- **ASSIGNMENT**
Search the records for the string "کرده", then copy each line where it appears.

- **INPUT MATERIAL**
━━━━

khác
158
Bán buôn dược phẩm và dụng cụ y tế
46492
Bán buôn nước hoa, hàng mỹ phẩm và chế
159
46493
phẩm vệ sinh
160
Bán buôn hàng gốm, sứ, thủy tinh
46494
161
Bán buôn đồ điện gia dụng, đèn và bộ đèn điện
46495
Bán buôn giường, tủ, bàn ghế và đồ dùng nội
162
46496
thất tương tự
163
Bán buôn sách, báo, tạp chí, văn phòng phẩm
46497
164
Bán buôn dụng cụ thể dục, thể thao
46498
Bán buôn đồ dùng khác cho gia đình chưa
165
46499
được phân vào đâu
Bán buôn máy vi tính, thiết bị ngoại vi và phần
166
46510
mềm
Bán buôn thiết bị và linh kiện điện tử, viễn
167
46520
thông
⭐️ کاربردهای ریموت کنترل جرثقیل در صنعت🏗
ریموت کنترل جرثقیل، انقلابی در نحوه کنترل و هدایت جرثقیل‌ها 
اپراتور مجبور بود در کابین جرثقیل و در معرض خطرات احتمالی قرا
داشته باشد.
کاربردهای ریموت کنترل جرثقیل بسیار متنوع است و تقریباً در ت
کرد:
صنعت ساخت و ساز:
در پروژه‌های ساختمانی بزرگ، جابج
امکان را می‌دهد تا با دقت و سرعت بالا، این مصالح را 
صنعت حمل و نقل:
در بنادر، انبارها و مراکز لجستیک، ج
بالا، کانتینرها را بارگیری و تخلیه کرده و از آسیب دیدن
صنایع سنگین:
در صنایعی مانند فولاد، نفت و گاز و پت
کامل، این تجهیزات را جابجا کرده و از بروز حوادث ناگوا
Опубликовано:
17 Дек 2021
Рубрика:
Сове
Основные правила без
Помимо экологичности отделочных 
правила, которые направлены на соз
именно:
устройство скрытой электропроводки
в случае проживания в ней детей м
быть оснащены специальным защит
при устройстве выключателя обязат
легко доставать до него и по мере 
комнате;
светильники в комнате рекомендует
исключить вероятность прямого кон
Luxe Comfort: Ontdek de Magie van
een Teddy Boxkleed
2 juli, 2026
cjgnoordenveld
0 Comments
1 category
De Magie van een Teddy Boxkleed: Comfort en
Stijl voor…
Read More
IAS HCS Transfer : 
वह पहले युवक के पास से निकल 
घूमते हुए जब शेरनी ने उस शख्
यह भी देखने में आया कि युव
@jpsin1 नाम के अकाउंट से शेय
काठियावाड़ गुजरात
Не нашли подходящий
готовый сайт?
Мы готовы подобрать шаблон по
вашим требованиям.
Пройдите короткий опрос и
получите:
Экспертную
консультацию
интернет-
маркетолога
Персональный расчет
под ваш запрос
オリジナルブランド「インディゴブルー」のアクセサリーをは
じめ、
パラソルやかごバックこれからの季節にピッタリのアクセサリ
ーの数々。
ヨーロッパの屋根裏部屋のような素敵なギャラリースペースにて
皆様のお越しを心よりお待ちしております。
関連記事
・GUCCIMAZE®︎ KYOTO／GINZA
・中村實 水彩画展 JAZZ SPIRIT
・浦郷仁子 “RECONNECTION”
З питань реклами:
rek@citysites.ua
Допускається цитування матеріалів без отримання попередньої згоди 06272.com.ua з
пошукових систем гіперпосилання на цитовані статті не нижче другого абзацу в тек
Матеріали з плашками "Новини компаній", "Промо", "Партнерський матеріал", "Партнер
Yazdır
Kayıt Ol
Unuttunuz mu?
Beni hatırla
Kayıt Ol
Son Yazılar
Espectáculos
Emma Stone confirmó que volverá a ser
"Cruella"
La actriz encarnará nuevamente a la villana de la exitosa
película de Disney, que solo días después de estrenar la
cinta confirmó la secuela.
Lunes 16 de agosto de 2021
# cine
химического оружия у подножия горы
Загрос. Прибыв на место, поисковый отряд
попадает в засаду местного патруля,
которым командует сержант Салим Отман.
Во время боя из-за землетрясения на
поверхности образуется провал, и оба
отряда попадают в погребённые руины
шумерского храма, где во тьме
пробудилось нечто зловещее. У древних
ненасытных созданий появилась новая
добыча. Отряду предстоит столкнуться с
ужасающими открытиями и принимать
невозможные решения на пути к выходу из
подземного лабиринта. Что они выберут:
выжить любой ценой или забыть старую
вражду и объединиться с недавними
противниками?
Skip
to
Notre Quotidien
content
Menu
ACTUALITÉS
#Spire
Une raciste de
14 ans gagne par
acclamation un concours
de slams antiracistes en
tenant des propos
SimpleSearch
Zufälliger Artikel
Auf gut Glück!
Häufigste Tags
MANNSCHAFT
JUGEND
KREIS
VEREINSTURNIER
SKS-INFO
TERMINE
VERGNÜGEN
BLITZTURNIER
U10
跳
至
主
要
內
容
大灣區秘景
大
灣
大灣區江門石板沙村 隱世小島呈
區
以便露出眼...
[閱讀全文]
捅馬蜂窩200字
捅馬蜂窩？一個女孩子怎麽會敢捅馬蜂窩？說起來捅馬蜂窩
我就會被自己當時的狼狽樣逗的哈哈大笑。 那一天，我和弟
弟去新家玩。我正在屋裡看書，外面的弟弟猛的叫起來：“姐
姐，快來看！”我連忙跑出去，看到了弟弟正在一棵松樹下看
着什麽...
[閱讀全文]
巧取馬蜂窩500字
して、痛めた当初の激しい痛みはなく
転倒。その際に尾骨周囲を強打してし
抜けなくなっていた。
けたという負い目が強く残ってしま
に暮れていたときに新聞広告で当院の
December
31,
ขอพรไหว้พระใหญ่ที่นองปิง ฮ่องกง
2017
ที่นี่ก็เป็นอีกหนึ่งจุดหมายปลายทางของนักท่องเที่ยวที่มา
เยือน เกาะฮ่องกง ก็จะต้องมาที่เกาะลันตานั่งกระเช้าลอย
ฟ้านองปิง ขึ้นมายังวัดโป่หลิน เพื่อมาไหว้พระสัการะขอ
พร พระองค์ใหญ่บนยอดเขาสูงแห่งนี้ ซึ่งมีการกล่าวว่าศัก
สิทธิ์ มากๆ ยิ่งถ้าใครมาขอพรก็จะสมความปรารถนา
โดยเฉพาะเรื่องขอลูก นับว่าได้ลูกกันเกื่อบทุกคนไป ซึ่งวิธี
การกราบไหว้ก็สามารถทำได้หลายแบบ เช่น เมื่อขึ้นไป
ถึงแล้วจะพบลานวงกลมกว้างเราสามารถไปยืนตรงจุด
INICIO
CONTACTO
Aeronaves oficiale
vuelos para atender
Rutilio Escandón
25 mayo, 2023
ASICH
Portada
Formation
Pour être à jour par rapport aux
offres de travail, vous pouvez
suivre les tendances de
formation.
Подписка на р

━━━━

- **ANSWER SECTION**
بالا، کانتینرها را بارگیری و تخلیه کرده و از آسیب دیدن
کامل، این تجهیزات را جابجا کرده و از بروز حوادث ناگوا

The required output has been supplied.